CONTRIBUTION
L’espace public, dans les sociétés humaines, en particulier urbaines, représente l’ensemble des espaces de passage et de rassemblement qui est à l’usage de tous, soit qui n’appartient à personne, soit qui relève du domaine public ou exceptionnellement du domaine privé. Cet espace public est géré au Sénégal dans un contexte de décentralisation par l’Etat à travers ses nombreux démembrements et les collectivités territoriales, notamment les communes.
La gestion de l’espace public implique des acteurs nombreux et divers, avec des préoccupations et des besoins contradictoires et quelquefois opposés. Et pour éviter les conflits d’intérêts entre les différents acteurs qui se partagent l’espace public, il a été nécessaire et judicieux de fixer les règles du jeu par une codification comme cela a été le cas sur l’urbanisme, les collectivités territoriales, le domaine de l’Etat et tant d’autres domaines. Seulement, force est de reconnaitre que cet arsenal juridique n’a pas réglé les problèmes d’occupation de l’espace public. De manière générale on peut dire que l’espace public est composé des lieux publics et de la voie publique. Nous concentrerons notre réflexion sur la voie publique.
S’il y a aujourd’hui un véritable sujet de préoccupation qui fait l’unanimité tant au sein des populations qu’à celui des autorités administratives et politiques aussi bien centrales que locales, c’est l’encombrement de la capitale qui a atteint un niveau de saturation insupportable exigeant une intervention urgente et de très grande ampleur.
Qu’est-ce qui peut bien expliquer et justifier l’encombrement de l’espace public, et plus précisément de la voie publique dans notre capitale, jadis bien organisée et très tôt soumise à une planification à long terme avec un centre-ville et des périphéries bien aménagées.
Tout le monde s’accorde à reconnaitre que l’état des lieux n’est guère reluisant, un euphémisme pour tout simplement dire que le constat est désolant à la limite du désespoir. La capitale est devenue une ville déstructurée, défigurée sans âme. Dakar offre plus que jamais une face hideuse, un décor fait d’amas et de monceaux d’ordures à chaque coin de rue, des gargotes à même la chaussée, des mendiants agressifs, des marchands ambulants qui règnent en seigneurs, des ateliers de fortune, des animaux en divagation.
En principe on n’aurait pas dû en arriver là. En effet, la planification urbaine n’a jamais fait défaut. Du premier plan Pinet Laprade de 1862 au plan directeur d’urbanisme de Dakar de 2001 et suivants, des documents cadres d’urbanisme se sont succédés avec des fortunes diverses.

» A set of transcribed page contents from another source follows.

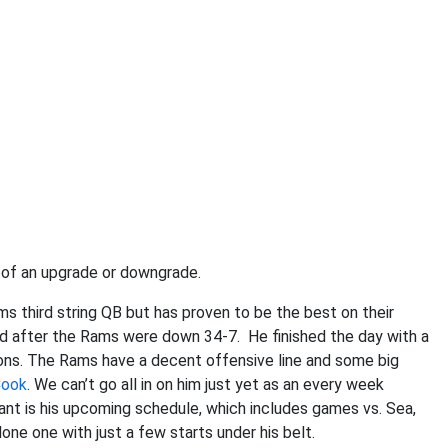
e of an upgrade or downgrade.
 third string QB but has proven to be the best on their
d after the Rams were down 34-7. He finished the day with a
ions. The Rams have a decent offensive line and some big
Cook
. We can’t go all in on him just yet as an every week
tant is his upcoming schedule, which includes games vs. Sea,
one one with just a few starts under his belt.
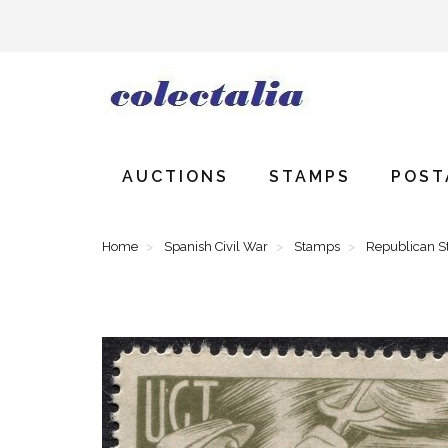
AUCTIONS
STAMPS
POST
Home
Spanish Civil War
Stamps
Republican 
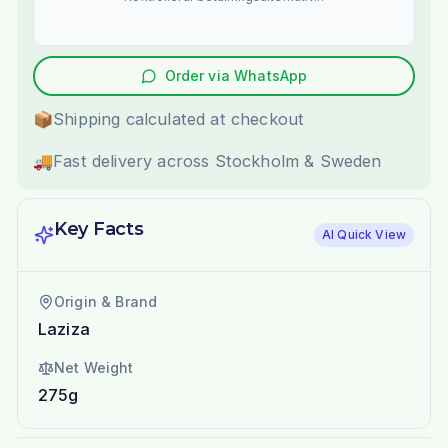
Order via WhatsApp
📦
Shipping calculated at checkout
🚚
Fast delivery across Stockholm & Sweden
Key Facts
AI Quick View
Origin & Brand
Laziza
Net Weight
275g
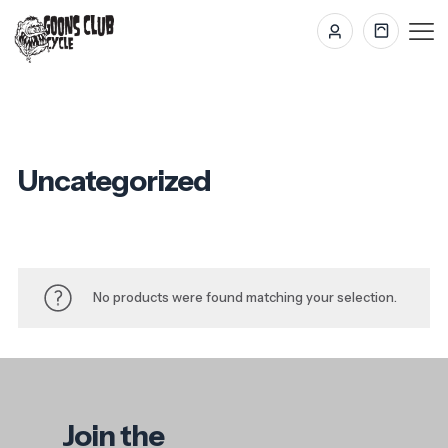
Uncategorized
No products were found matching your selection.
Join the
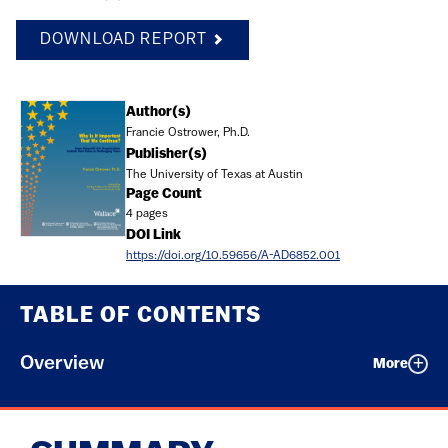
DOWNLOAD REPORT
Document
Author(s)
Francie Ostrower, Ph.D.
Publisher(s)
The University of Texas at Austin
Page Count
4 pages
DOI Link
https://doi.org/10.59656/A-AD6852.001
TABLE OF CONTENTS
Overview
More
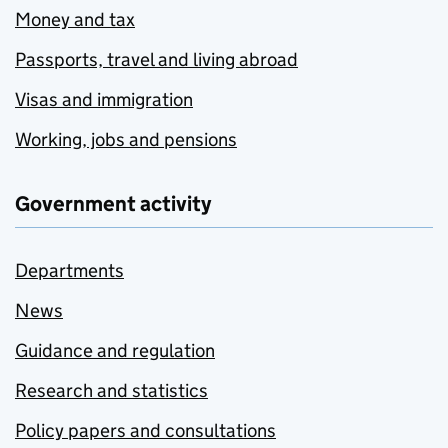
Money and tax
Passports, travel and living abroad
Visas and immigration
Working, jobs and pensions
Government activity
Departments
News
Guidance and regulation
Research and statistics
Policy papers and consultations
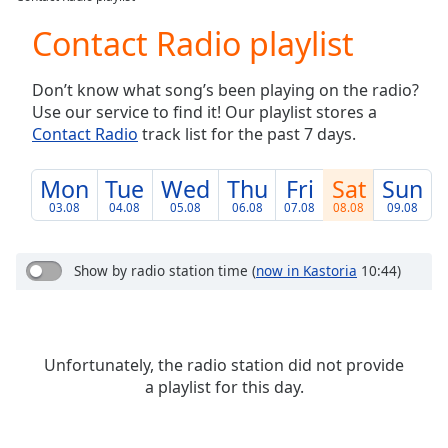
Play
Video
Contact Radio playlist
Play
Skip
Don’t know what song’s been playing on the radio?
Backward
Use our service to find it! Our playlist stores a
Skip
Forward
Contact Radio
track list for the past 7 days.
Mute
Current
Mon
Tue
Wed
Thu
Fri
Sat
Sun
Time
0:00
03.08
04.08
05.08
06.08
07.08
08.08
09.08
/
Duration
-:-
Loaded
:
Show by radio station time
(
now in Kastoria
10:44)
0.00%
Stream
Type
LIVE
Seek to
Unfortunately, the radio station did not provide
live,
currently
a playlist for this day.
behind
live
LIVE
Remaining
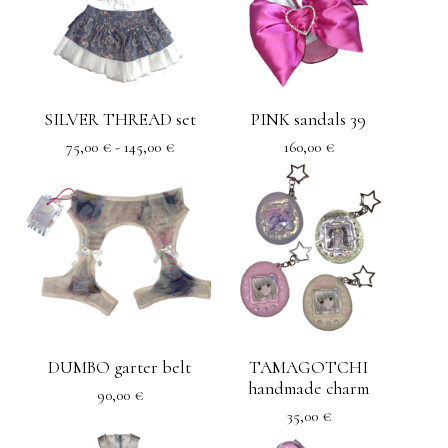
SILVER THREAD set
PINK sandals 39
75,00
€
- 145,00
€
160,00
€
DUMBO garter belt
TAMAGOTCHI
handmade charm
90,00
€
35,00
€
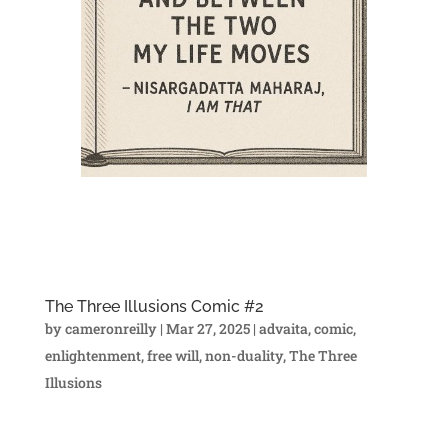
The Three Illusions Comic #2
by
cameronreilly
|
Mar 27, 2025
|
advaita
,
comic
,
enlightenment
,
free will
,
non-duality
,
The Three
Illusions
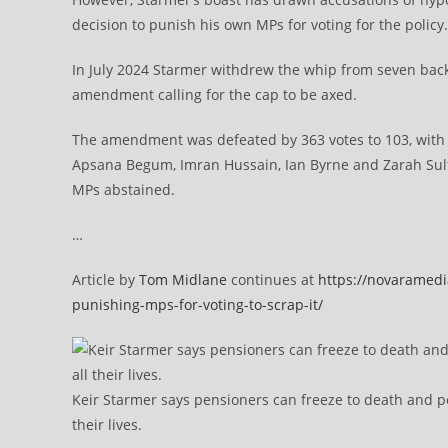
decision to punish his own MPs for voting for the polic
In July 2024 Starmer withdrew the whip from seven back
amendment calling for the cap to be axed.
The amendment was defeated by 363 votes to 103, with 
Apsana Begum, Imran Hussain, Ian Byrne and Zarah Sult
MPs abstained.
…
Article by
Tom Midlane
continues at
https://novaramedi
punishing-mps-for-voting-to-scrap-it/
Keir Starmer says pensioners can freeze to death and p
their lives.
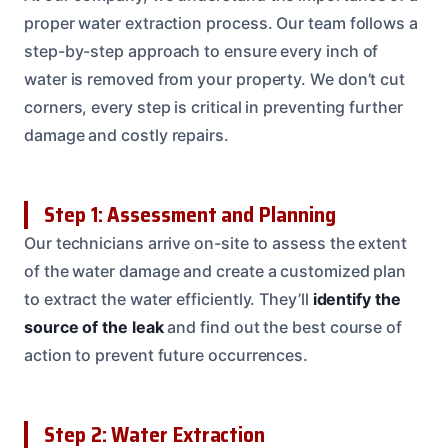
proper water extraction process. Our team follows a
step-by-step approach to ensure every inch of
water is removed from your property. We don’t cut
corners, every step is critical in preventing further
damage and costly repairs.
Step 1: Assessment and Planning
Our technicians arrive on-site to assess the extent
of the water damage and create a customized plan
to extract the water efficiently. They’ll
identify the
source of the leak
and find out the best course of
action to prevent future occurrences.
Step 2: Water Extraction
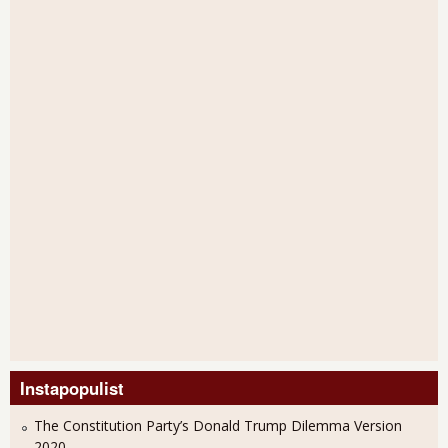
Instapopulist
The Constitution Party’s Donald Trump Dilemma Version
2020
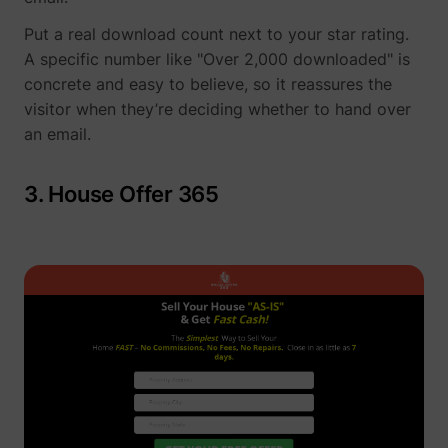
Put a real download count next to your star rating.
A specific number like "Over 2,000 downloaded" is
concrete and easy to believe, so it reassures the
visitor when they’re deciding whether to hand over
an email.
3. House Offer 365
_uetsid
Microsoft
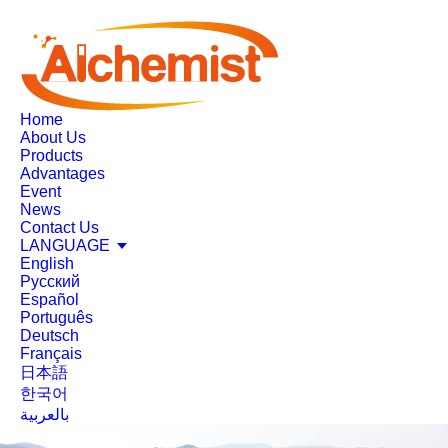
Home
About Us
Products
Advantages
Event
News
Contact Us
LANGUAGE
English
Русский
Español
Português
Deutsch
Français
日本語
한국어
بالعربية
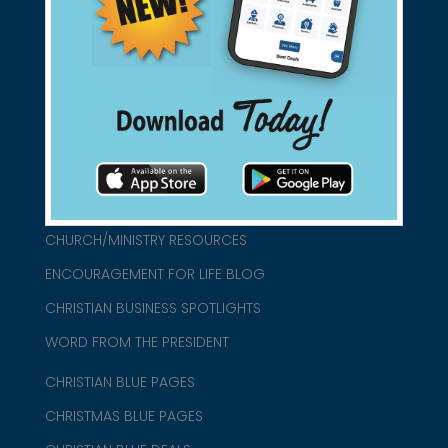
found them for you.
connect@christianblue.com
1-800-860-2583
HOME
ABOUT US
CHURCH/MINISTRY RESOURCES
ENCOURAGEMENT FOR LIFE BLOG
CHRISTIAN BUSINESS SPOTLIGHTS
WORD FROM THE PRESIDENT
CHRISTIAN BLUE PAGES
CHRISTMAS BLUE PAGES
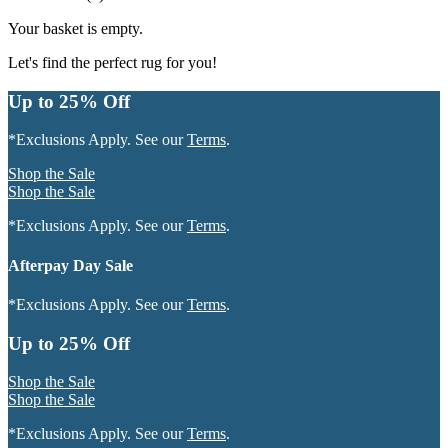
Your basket is empty.
Let's find the perfect rug for you!
Up to 25% Off
*Exclusions Apply. See our
Terms
.
Shop the Sale
Shop the Sale
*Exclusions Apply. See our
Terms
.
Afterpay Day Sale
*Exclusions Apply. See our
Terms
.
Up to 25% Off
Shop the Sale
Shop the Sale
*Exclusions Apply. See our
Terms
.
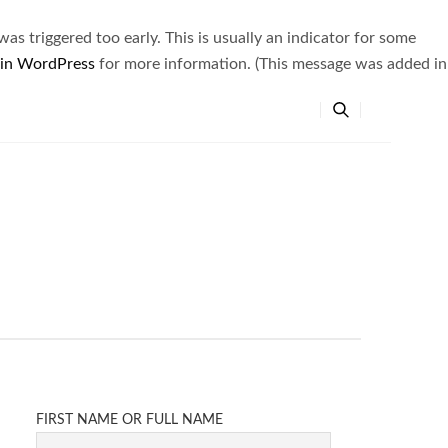
s triggered too early. This is usually an indicator for some
 in WordPress
for more information. (This message was added in
FIRST NAME OR FULL NAME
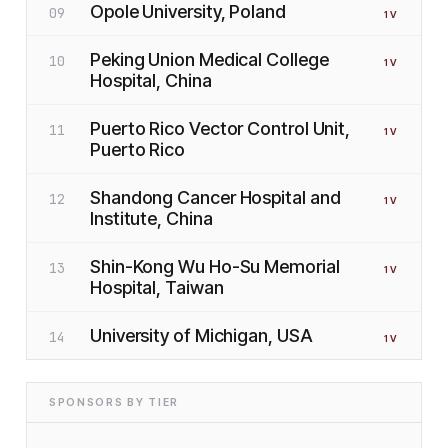
Opole University, Poland
09
1
V
Peking Union Medical College
10
1
V
Hospital, China
Puerto Rico Vector Control Unit,
11
1
V
Puerto Rico
Shandong Cancer Hospital and
12
1
V
Institute, China
Shin-Kong Wu Ho-Su Memorial
13
1
V
Hospital, Taiwan
University of Michigan, USA
14
1
V
SPONSORS BY TIER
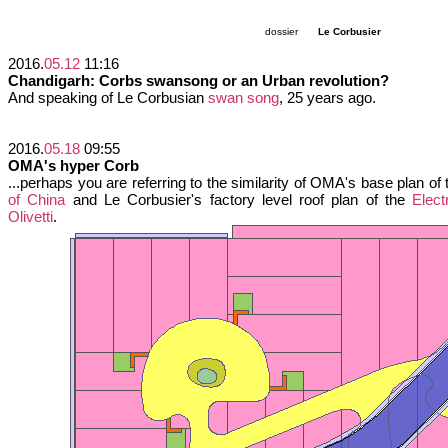
dossier
Le Corbusier
2016.
05.12
11:16
Chandigarh: Corbs swansong or an Urban revolution?
And speaking of Le Corbusian
swan song
, 25 years ago.
2016.
05.18
09:55
OMA's hyper Corb
...perhaps you are referring to the similarity of OMA's base plan of
of China
and Le Corbusier's factory level roof plan of the
Elect
Olivetti
.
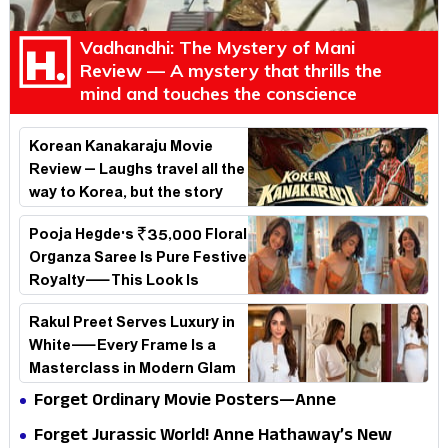
Vadhandhi: The Mystery of Mani
Review — A mystery that thrills the
mind and touches the conscience
Korean Kanakaraju Movie
Review – Laughs travel all the
way to Korea, but the story
loses its passport midway
Pooja Hegde's ₹35,000 Floral
Organza Saree Is Pure Festive
Royalty—This Look Is
Breaking the Internet
Rakul Preet Serves Luxury in
White—Every Frame Is a
Masterclass in Modern Glam
Forget Ordinary Movie Posters—Anne
Hathaway’s New Sci-Fi Thriller Just Raised the
Forget Jurassic World! Anne Hathaway’s New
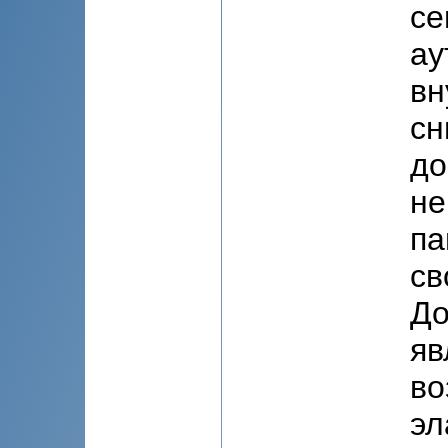
се
ау
вн
сн
до
не
па
св
До
яв
во
эл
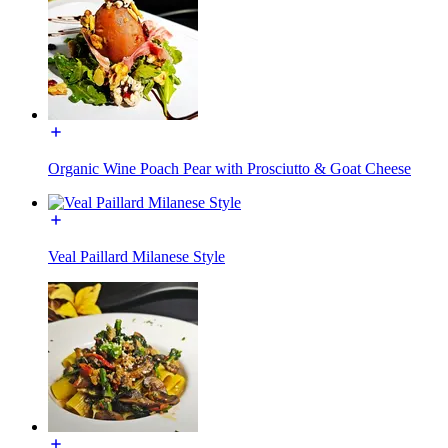
Organic Wine Poach Pear with Prosciutto & Goat Cheese
Veal Paillard Milanese Style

Jusqu’à la fin des années 1970 le développement de la ville de Dakar était jusqu’alors harmonieux et parfaitement maitrisable par les autorités. Au début des années 80, le PDU a fait l’objet d’une évaluation. Il en est sorti que, malgré de gros efforts d’aménagement, beaucoup de difficultés ont été enregistrées dans l’application des orientations du PDU. La crise urbaine qui commençait à se faire sentir, à amener les autorités à concocter le PDU Dakar qui, malheureusement n’a jamais fait l’objet d’application totale.
Ainsi plusieurs plans n’ont pas permis d’éradiquer le mal. Et le constat est là : c’est la généralisation de la pagaille à l’intérieur de la ville. C’est la cantinisation tous azimuts et à outrance de tout espace disponible, des ateliers de menuiserie métallique, de bois, des ébénistes, des ateliers de mécaniciens, des soudeurs à chaque coin de rue et le long des voies de circulation obstruant les passages dédiés aux piétons. S’y ajoutent sur chaque carré de trottoir, des kiosques et des panneaux publicitaires implantés en dehors de toute norme juridique et esthétique, des marchés hebdomadaires « loumas » sur presque toutes les artères et des marchands ambulants qui se disputent la chaussée avec les piétons et les véhicules. Il faut aussi compter avec des mendiants agressifs et la divagation des animaux. Telle est malheureusement la carte postale d’une ville devenue crasseuse.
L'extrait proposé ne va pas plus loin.